Could you find each line of the data below that contains the word "Gerdy" and copy those lines?

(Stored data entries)
*** Block opens ***

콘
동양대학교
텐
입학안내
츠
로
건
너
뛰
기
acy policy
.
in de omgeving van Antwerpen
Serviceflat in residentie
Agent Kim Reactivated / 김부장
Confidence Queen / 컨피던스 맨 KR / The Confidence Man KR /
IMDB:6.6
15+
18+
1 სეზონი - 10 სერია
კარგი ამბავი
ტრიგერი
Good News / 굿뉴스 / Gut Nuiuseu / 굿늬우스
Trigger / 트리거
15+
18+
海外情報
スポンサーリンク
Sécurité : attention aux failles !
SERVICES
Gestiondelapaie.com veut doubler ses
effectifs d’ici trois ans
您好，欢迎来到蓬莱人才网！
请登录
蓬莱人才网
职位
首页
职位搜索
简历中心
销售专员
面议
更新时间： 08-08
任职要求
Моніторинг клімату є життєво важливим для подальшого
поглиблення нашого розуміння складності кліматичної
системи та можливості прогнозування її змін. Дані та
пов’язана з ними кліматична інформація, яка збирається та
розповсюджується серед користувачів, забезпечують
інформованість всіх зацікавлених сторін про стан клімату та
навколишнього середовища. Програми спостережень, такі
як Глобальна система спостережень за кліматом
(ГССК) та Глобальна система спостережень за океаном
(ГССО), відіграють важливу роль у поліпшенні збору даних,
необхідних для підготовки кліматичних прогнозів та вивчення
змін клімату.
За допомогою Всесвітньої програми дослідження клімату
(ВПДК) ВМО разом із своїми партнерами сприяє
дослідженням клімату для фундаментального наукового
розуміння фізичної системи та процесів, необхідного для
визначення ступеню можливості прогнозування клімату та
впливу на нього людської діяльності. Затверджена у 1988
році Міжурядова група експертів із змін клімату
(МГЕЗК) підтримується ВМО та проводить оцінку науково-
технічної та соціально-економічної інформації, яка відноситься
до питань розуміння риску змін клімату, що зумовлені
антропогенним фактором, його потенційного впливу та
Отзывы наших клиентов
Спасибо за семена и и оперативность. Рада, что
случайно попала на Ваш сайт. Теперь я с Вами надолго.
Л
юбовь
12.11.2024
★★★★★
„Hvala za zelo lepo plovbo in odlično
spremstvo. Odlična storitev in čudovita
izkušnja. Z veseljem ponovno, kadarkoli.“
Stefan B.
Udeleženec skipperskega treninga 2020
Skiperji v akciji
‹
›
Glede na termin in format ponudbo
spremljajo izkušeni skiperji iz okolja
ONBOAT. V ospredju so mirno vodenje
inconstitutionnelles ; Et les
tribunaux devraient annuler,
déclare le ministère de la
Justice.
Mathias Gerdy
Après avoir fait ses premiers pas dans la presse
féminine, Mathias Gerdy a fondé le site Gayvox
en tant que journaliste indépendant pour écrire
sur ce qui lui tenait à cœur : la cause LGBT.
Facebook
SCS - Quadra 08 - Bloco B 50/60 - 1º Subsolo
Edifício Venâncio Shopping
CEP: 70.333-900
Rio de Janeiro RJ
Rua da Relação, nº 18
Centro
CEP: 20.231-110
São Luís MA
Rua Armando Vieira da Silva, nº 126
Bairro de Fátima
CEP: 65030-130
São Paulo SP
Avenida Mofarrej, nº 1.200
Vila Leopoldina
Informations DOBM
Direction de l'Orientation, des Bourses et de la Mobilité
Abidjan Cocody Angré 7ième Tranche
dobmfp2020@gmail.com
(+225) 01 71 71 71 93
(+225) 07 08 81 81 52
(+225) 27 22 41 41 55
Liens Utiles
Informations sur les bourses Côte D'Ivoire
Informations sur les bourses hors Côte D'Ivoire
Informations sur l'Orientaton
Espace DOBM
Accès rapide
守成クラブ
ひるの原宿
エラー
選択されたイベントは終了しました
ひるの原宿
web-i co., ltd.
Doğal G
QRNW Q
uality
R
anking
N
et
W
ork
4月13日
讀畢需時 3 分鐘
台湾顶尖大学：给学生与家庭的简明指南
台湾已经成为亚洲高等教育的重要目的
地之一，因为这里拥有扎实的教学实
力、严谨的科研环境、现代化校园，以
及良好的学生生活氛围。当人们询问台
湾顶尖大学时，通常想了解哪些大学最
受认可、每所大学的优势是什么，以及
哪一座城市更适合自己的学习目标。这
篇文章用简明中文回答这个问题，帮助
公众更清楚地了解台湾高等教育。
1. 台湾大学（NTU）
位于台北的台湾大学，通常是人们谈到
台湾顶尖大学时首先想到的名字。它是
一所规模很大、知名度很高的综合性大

*** Block closes ***

Answer to this problem »
Mathias Gerdy
féminine, Mathias Gerdy a fondé le site Gayvox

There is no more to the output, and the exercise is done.